Calibration of local chemical pressure by optical probe.

Chemical stabilization of a high-pressure metastable state is a major challenge for the development of advanced materials. Although chemical pressure ( P chem ) can effectively simulate the effect of physical pressure ( P phy ), experimental calibration of the pressure passed to local structural motifs, denoted as local chemical pressure ( P chem- Δ ) which significantly governs the function of solid materials, remains absent due to the challenge of probing techniques. Here we establish an innovative methodology to experimentally calibrate the P chem- Δ and build a bridge between P chem and P phy via an optical probe strategy. Site-selective Bi 3+ -traced RE VO 4 ( RE  = Y, Gd) is adopted as a prototype to introduce Bi 3+ optical probes and on-site sense of the P chem- Δ experienced by the RE O 8 motif.
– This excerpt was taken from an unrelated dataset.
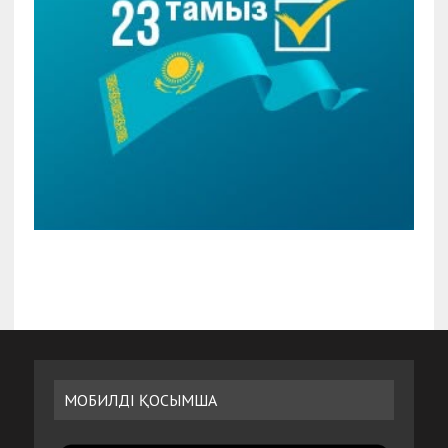
МОБИЛДІ ҚОСЫМША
The cell compression of RE 0.98 Bi 0.02 VO 4 under P phy is chemically simulated by smaller-ion substitution (Sc 3+ → RE 3+ ) in RE 0.98- x Sc x Bi 0.02 VO 4 . The consistent red shift ( Δλ ) of the emission spectra of Bi 3+ , which is dominated by locally pressure-induced RE O 8 dodecahedral variation in RE 0.98 Bi 0.02 VO 4 ( P phy ) and RE 0.98- x Sc x Bi 0.02 VO 4 ( P chem- Δ ), respectively, is evidence of their similar pressure-dependent local structure evolution. This innovative Δλ -based experimental calibration of P chem- Δ in the crystal-field dimension portrays the anisotropic transmission of P chem to the local structure and builds a bridge between P chem- Δ and P phy to guide a new perspective for affordable and practical interception of metastable states.